### Provided data

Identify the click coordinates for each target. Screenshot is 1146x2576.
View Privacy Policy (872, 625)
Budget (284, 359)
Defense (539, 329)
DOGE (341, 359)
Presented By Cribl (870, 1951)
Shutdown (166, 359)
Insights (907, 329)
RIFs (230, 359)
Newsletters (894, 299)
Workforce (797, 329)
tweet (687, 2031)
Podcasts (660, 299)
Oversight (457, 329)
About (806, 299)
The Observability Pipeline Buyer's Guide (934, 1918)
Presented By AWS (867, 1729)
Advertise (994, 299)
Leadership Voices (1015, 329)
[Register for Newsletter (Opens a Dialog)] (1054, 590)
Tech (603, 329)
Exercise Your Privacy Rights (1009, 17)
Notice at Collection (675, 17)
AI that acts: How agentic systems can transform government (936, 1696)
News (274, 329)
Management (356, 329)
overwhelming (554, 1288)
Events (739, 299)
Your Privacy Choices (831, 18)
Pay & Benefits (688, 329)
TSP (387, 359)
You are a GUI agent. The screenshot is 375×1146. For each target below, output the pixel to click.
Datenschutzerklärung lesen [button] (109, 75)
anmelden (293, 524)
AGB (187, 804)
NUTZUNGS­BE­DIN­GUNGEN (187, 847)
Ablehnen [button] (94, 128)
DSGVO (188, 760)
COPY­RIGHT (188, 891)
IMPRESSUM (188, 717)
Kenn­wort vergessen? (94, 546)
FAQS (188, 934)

######

> **Task objective**: In full and exactly as written, the listing is to be copied again.

> **Result of this exercise**:
Identify the click coordinates for each target. Screenshot is 1146x2576.
View Privacy Policy (872, 625)
Budget (284, 359)
Defense (539, 329)
DOGE (341, 359)
Presented By Cribl (870, 1951)
Shutdown (166, 359)
Insights (907, 329)
RIFs (230, 359)
Newsletters (894, 299)
Workforce (797, 329)
tweet (687, 2031)
Podcasts (660, 299)
Oversight (457, 329)
About (806, 299)
The Observability Pipeline Buyer's Guide (934, 1918)
Presented By AWS (867, 1729)
Advertise (994, 299)
Leadership Voices (1015, 329)
[Register for Newsletter (Opens a Dialog)] (1054, 590)
Tech (603, 329)
Exercise Your Privacy Rights (1009, 17)
Notice at Collection (675, 17)
AI that acts: How agentic systems can transform government (936, 1696)
News (274, 329)
Management (356, 329)
overwhelming (554, 1288)
Events (739, 299)
Your Privacy Choices (831, 18)
Pay & Benefits (688, 329)
TSP (387, 359)
You are a GUI agent. The screenshot is 375×1146. For each target below, output the pixel to click.
Datenschutzerklärung lesen [button] (109, 75)
anmelden (293, 524)
AGB (187, 804)
NUTZUNGS­BE­DIN­GUNGEN (187, 847)
Ablehnen [button] (94, 128)
DSGVO (188, 760)
COPY­RIGHT (188, 891)
IMPRESSUM (188, 717)
Kenn­wort vergessen? (94, 546)
FAQS (188, 934)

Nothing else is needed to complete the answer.